The FBI is in charge of counterintelligence domestically. The bureau has suffered a string of failures, including the recent conviction of Charles F. MGonigal, the former FBI counterspy chief in New York, on corruption charges, and the firing in 2018 of FBI counterintelligence chief Peter Strzok, who ran the now discredited probe into Mr. Trump and Russian collusion.

CIA counterintelligence during the 1960s and 1970s was an independent function and played a powerful role within the agency and larger U.S. government under its chief, James Jesus Angleton, who died in 1987. Angleton, however, was forced out following disclosures of domestic spying operations and what his critics said was overzealousness in pursuing then-Soviet moles in the agency.

After Angleton, many in the intelligence community called his brand of spy hunting “sick think,” and led to a downgrading of the function.

What followed has been a seemingly uninterrupted string of extremely damaging spy penetrations. They include CIA turncoat Aldrich Ames who gave away all CIA agents to Moscow, and FBI traitor Robert Hanssen who also spied for Moscow.

Since the post-Angleton period, nearly every agency of the federal government has been damaged by foreign spy breaches, mainly involving the loss of secrets to Russia, China and Cuba.

One major recent intelligence disaster was the CIA’s loss of nearly all its recruited agents in China beginning in 2010. The agent loss was the result of turncoat CIA officers and technical breakdowns that allowed China’s Ministry of State Security to unravel the agency’s spy network.

In 2023, then-CIA Director William Burns said the agency was making progress in rebuilding agent networks in China after the devastating losses.

Former CIA officer Sam Faddis said the reform legislation would be good if U.S. intelligence agencies start to approach counterintelligence with more vigor.

“Fundamentally, though, it begs the question: Who is going to do it? Who will run these ops?” he said.“The FBI has no idea what it is doing in this realm. CIA has lost its edge. If we don’t change that, we are just wishing we could do better,” he said.

Michele Van Cleave, former national counterintelligence director, warned that Department of Government Efficiency efforts to cut waste and abuse pose counterintelligence risks and increases the danger of theft of information by Russia, China and other spy services.

“Having served as head of U.S. counterintelligence, I have no doubt that hostile intelligence services have been working overtime to take advantage of this golden opportunity,” Ms. Van Cleave wrote in The Hill.

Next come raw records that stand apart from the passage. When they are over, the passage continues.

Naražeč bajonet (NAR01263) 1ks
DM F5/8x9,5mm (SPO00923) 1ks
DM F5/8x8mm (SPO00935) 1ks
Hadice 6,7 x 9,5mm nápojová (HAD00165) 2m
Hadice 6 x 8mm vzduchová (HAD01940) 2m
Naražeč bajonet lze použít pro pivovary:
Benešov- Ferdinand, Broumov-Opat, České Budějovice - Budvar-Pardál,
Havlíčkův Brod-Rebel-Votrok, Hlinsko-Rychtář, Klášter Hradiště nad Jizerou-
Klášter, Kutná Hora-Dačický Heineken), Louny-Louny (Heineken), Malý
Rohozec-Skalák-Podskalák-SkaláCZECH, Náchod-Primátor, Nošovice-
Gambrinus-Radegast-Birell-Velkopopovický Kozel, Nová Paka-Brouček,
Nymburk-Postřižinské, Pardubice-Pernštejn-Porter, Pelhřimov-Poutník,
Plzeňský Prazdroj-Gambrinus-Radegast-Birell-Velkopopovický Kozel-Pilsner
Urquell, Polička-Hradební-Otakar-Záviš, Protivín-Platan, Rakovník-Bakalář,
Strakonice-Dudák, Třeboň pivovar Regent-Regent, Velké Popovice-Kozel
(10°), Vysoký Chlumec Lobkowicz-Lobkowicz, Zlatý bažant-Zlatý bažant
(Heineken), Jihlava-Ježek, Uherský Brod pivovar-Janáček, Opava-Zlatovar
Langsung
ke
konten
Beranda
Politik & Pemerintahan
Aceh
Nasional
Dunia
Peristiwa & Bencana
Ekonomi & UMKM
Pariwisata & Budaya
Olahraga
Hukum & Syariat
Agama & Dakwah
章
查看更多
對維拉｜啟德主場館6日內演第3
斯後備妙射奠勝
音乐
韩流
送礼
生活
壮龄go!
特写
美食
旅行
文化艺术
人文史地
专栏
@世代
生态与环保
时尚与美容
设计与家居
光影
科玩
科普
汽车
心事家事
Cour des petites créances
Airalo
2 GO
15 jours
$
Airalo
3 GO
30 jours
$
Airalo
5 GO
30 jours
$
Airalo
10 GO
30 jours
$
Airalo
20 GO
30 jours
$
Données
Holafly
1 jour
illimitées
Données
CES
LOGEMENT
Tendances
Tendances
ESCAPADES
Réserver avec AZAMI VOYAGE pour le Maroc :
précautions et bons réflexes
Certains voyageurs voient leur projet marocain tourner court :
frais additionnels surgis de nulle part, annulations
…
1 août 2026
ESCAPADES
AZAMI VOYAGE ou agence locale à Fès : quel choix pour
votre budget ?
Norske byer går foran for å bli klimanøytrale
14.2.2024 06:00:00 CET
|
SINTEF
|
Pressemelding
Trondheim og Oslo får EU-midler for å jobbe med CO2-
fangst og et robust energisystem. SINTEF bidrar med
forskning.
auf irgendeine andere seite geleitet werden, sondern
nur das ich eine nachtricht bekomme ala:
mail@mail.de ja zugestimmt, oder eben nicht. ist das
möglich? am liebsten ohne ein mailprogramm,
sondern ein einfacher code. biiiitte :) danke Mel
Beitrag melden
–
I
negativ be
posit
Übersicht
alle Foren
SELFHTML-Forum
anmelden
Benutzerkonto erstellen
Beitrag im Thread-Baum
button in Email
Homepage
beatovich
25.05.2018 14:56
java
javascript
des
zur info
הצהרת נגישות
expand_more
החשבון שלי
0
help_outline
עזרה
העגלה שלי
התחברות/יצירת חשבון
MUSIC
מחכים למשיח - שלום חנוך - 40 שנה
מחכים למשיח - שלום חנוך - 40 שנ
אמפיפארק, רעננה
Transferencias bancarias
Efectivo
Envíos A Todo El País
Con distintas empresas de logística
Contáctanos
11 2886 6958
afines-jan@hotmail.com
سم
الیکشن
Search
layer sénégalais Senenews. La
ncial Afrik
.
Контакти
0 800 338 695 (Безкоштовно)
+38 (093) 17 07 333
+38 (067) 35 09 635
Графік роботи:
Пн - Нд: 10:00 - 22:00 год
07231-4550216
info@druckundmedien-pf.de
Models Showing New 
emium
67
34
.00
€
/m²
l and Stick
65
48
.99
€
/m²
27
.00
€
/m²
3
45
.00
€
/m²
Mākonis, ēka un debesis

“The red carpet rolled out by DOGE to our adversaries would be a difficult CI challenge under the best of circumstances, but today our counterintelligence enterprise is crumbling at the seams,” she said.

U.S. counterintelligence services are only able to provide coverage against less than 10% of the highest priority foreign intelligence personnel in or transiting the United States, Ms. Van Cleave said.